Of the 343 households, 23.3% had children under 18 living with them, 45.5% were married couples living together, 6.7% had a female householder with no husband present, and 45.5% were not families. About 42.6% of all households were made up of individuals, and 25.4% had someone living alone who was 65 or older. The average household size was 2.12, and the average family size was 2.96.

In the town, age distribution was 20.7% under the age of 18, 5.8% from 18 to 24, 17.7% from 25 to 44, 20.1% from 45 to 64, and 35.7% who were 65 or older. The median age was 50 years. For every 100 females, there were 80.4 males. For every 100 females age 18 and over, there were 70.0 males.

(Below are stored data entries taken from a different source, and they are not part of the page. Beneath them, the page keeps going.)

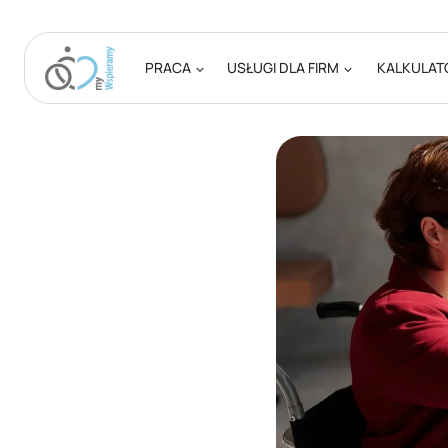
Przejdź
do
treści
PRACA
USŁUGI DLA FIRM
KALKULAT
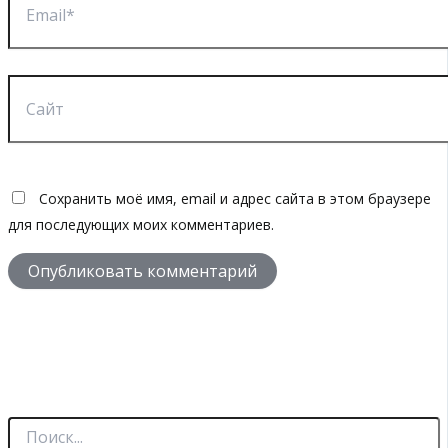
Сайт
Сохранить моё имя, email и адрес сайта в этом браузере
для последующих моих комментариев.
П
о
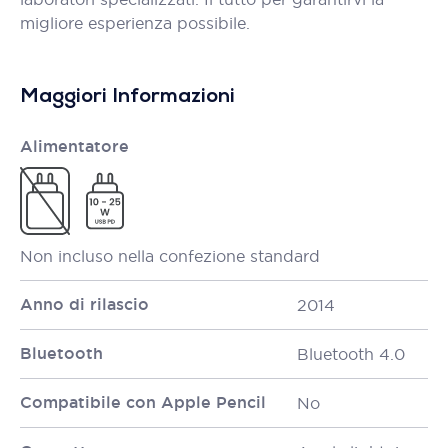
migliore esperienza possibile.
Maggiori Informazioni
Alimentatore
Non incluso nella confezione standard
Anno di rilascio
2014
Bluetooth
Bluetooth 4.0
Compatibile con Apple Pencil
No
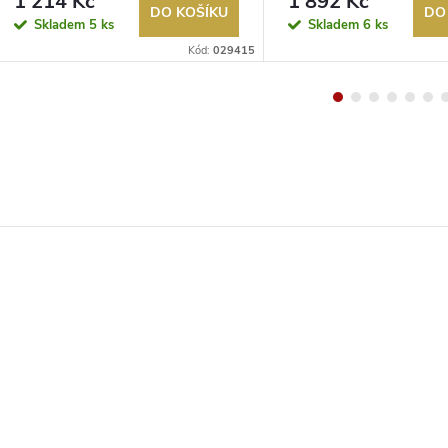
1 214 Kč
1 892 Kč
DO KOŠÍKU
DO
Skladem
5 ks
Skladem
6 ks
Kód:
029415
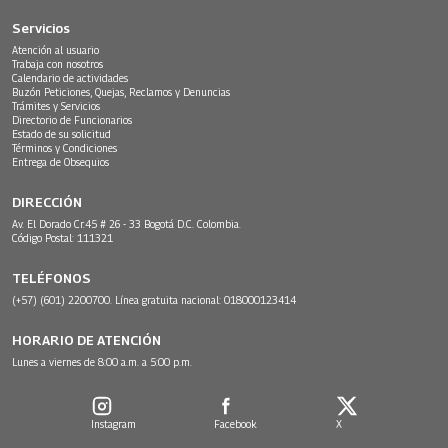
Servicios
Atención al usuario
Trabaja con nosotros
Calendario de actividades
Buzón Peticiones, Quejas, Reclamos y Denuncias
Trámites y Servicios
Directorio de Funcionarios
Estado de su solicitud
Términos y Condiciones
Entrega de Obsequios
DIRECCIÓN
Av. El Dorado Cr.45 # 26 - 33 Bogotá D.C. Colombia.
Código Postal: 111321
TELÉFONOS
(+57) (601) 2200700. Línea gratuita nacional: 018000123414
HORARIO DE ATENCIÓN
Lunes a viernes de 8:00 a.m. a 5:00 p.m.
Instagram
Facebook
X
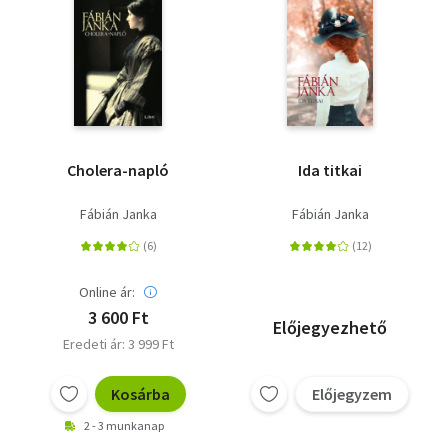
Cholera-napló
Ida titkai
Fábián Janka
Fábián Janka
Online ár:
3 600 Ft
Előjegyezhető
Eredeti ár: 3 999 Ft
Kosárba
Előjegyzem
2 - 3 munkanap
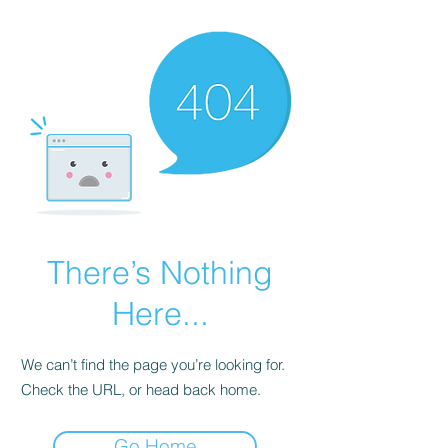
There’s Nothing
Here...
We can’t find the page you’re looking for.
Check the URL, or head back home.
Go Home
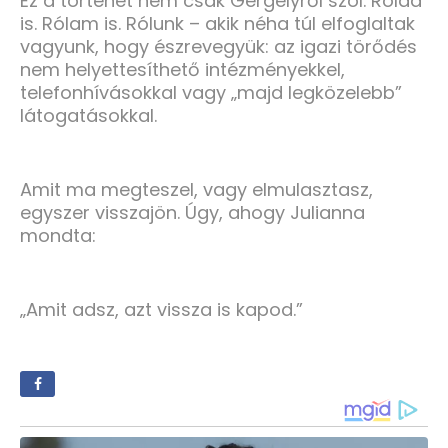
Ez a történet nem csak Gergelyről szól. Rólad
is. Rólam is. Rólunk – akik néha túl elfoglaltak
vagyunk, hogy észrevegyük: az igazi törődés
nem helyettesíthető intézményekkel,
telefonhívásokkal vagy „majd legközelebb”
látogatásokkal.
Amit ma megteszel, vagy elmulasztasz,
egyszer visszajön. Úgy, ahogy Julianna
mondta:
„Amit adsz, azt vissza is kapod.”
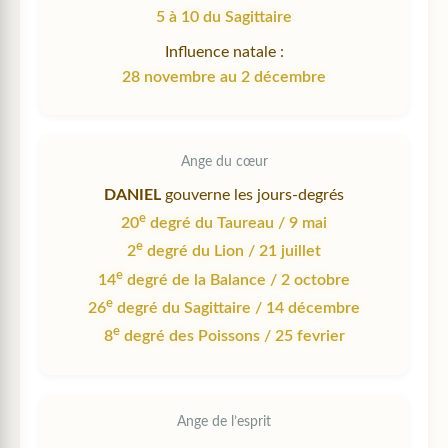
5 à 10 du Sagittaire
Influence natale :
28 novembre au 2 décembre
Ange du cœur
DANIEL
gouverne les jours-degrés
e
20
degré du Taureau / 9 mai
e
2
degré du Lion / 21 juillet
e
14
degré de la Balance / 2 octobre
e
26
degré du Sagittaire / 14 décembre
e
8
degré des Poissons / 25 fevrier
Ange de l’esprit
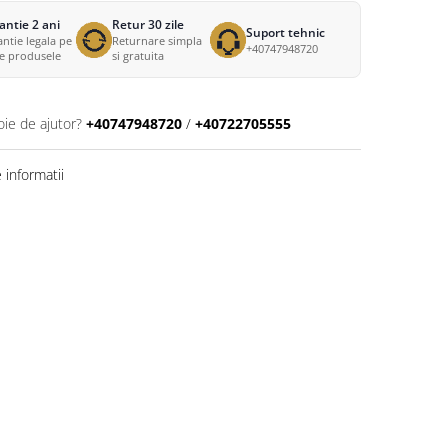
antie 2 ani
Retur 30 zile
Suport tehnic
ntie legala pe
Returnare simpla
+40747948720
te produsele
si gratuita
oie de ajutor?
+40747948720
/
+40722705555
informatii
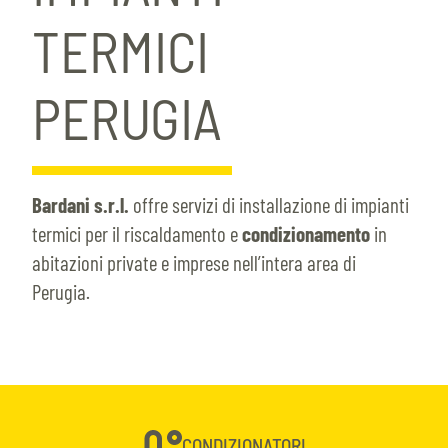
TERMICI
PERUGIA
Bardani s.r.l.
offre servizi di installazione di impianti
termici per il riscaldamento e
condizionamento
in
abitazioni private e imprese nell’intera area di
Perugia.
CONDIZIONATORI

The median income for a household in the town was $22,847, and for a family was $34,286. Males had a median income of $26,667 versus $20,000 for females. The per capita income for the town was $13,843. About 12.9% of families and 16.4% of the population were below the poverty line, including 17.9% of those under age 18 and 15.2% of those age 65 or over.

Historical population
| Census | Pop. | Note | %± |
| 1910 | 633 |  | — |
| 1920 | 741 |  | 17.1% |
| 1930 | 1,521 |  | 105.3% |
| 1940 | 1,489 |  | −2.1% |
| 1950 | 1,439 |  | −3.4% |
| 1960 | 1,330 |  | −7.6% |
| 1970 | 1,183 |  | −11.1% |
| 1980 | 1,160 |  | −1.9% |
| 1990 | 849 |  | −26.8% |
| 2000 | 830 |  | −2.2% |
| 2010 | 778 |  | −6.3% |
| 2020 | 665 |  | −14.5% |
U.S. Decennial Census 2020 Census

==Education==
The town is served by the McLean Independent School District and is home to the McLean Tigers.

==Public library==
The Lovett Memorial Library was established August 9, 1940, in the City Hall of McLean. The city council voted to give $10.00 a month to help finance the new library, and appointed a library board to be the governing body. Mrs. Lady Bryant was hired to open the library from 12:00 noon until 5:00 pm daily (closed on Sundays). Since 1940, the library has seen some changes. The current location of 302 N. Main Street in McLean now houses five public-access computers, Wi-Fi access, fax, copying, printing, movies, audio books, and a selection of large-print, fiction, mystery, Western and nonfiction titles. The library is a member of the Texas Panhandle Library System and the Harrington Library Consortium.

==National Register of Historical Places==
The McLean Commercial District, consisting of most of the downtown area, was listed in the historical register on December 20, 2006.